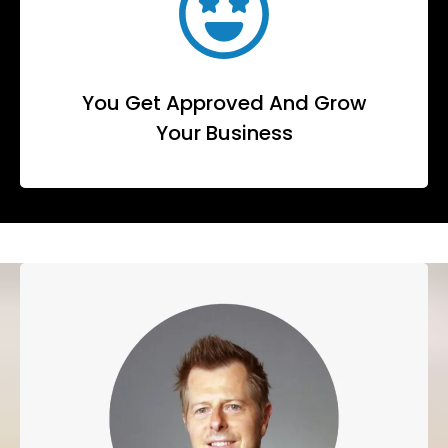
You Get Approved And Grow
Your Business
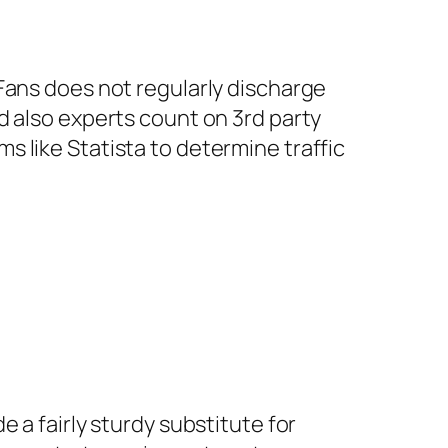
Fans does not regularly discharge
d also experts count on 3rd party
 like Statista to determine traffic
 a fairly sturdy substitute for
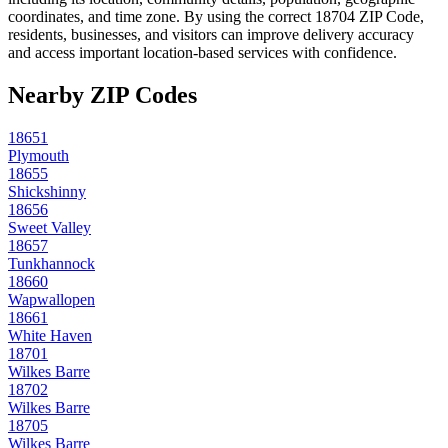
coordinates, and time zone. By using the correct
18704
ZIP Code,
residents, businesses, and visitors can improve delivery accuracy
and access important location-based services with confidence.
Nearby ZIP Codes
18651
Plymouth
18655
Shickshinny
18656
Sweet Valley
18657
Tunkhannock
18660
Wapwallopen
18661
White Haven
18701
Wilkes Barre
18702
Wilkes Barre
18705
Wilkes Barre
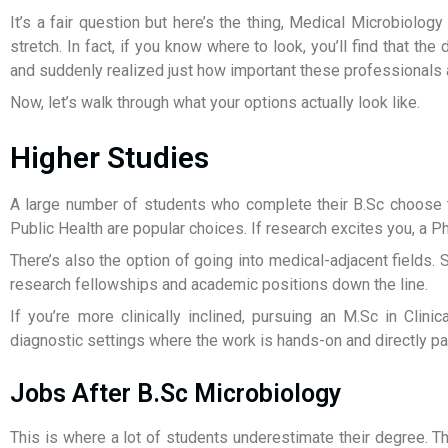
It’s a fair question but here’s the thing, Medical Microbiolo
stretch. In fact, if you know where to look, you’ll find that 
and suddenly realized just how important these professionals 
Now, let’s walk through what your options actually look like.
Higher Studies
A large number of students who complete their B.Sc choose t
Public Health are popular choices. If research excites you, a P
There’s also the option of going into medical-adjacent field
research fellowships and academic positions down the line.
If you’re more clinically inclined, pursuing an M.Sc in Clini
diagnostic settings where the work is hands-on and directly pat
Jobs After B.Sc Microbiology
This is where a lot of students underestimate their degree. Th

==

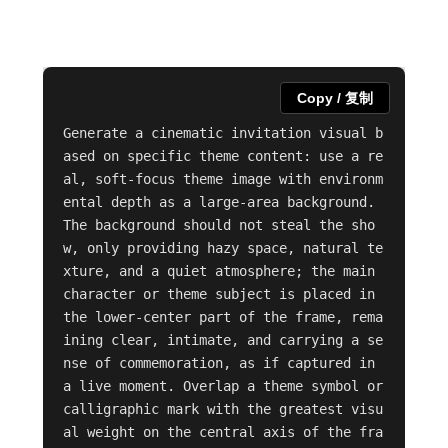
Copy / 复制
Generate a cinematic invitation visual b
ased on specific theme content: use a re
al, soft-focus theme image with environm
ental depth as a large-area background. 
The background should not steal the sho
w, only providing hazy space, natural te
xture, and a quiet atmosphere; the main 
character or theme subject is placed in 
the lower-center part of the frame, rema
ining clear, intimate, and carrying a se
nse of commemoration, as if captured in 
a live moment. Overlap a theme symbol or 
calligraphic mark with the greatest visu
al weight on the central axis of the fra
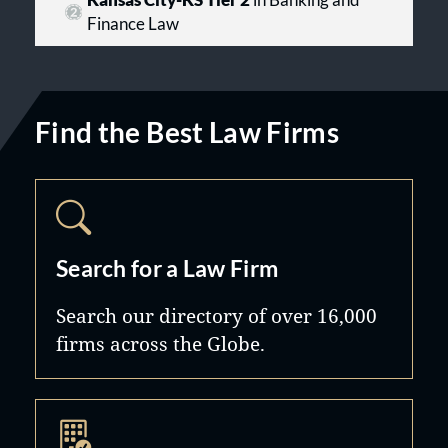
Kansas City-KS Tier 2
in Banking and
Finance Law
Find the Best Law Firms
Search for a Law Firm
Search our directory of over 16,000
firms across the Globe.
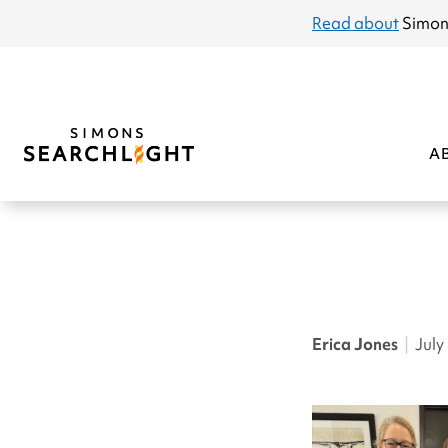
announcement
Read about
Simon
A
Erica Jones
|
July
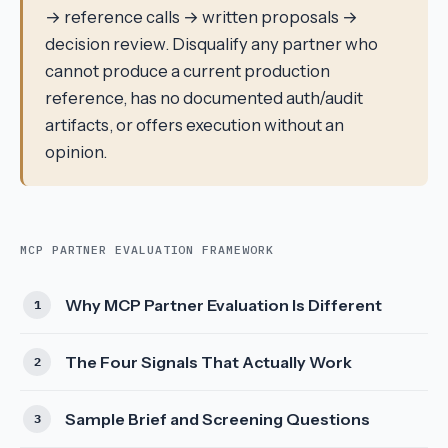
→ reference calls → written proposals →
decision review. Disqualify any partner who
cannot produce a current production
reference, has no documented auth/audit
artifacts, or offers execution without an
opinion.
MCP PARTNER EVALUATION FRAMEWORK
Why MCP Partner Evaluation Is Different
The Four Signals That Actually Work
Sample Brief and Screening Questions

---

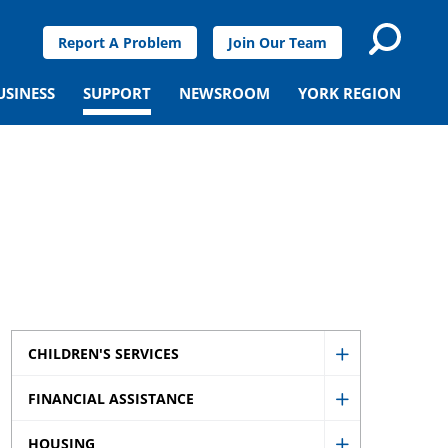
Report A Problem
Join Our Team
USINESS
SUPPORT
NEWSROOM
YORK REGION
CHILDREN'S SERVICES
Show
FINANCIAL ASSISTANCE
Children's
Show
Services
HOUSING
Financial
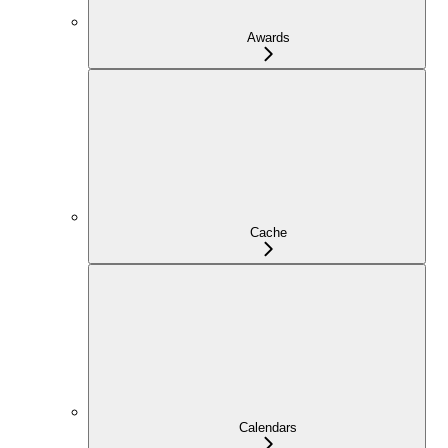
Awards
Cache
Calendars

→ REQUIREMENT: Print from the line containing "a fairly sturdy substitute for" through the line containing "and suddenly realized" in the data above, exactly as the lines stand, and omit every picture.

→ RESPONSE AREA:
 a fairly sturdy substitute for
coordinates, and time zone. By using the correct
18704
ZIP Code,
residents, businesses, and visitors can improve delivery accuracy
and access important location-based services with confidence.
Nearby ZIP Codes
18651
Plymouth
18655
Shickshinny
18656
Sweet Valley
18657
Tunkhannock
18660
Wapwallopen
18661
White Haven
18701
Wilkes Barre
18702
Wilkes Barre
18705
Wilkes Barre
It’s a fair question but here’s the thing, Medical Microbiolo
stretch. In fact, if you know where to look, you’ll find that 
and suddenly realized just how important these professionals 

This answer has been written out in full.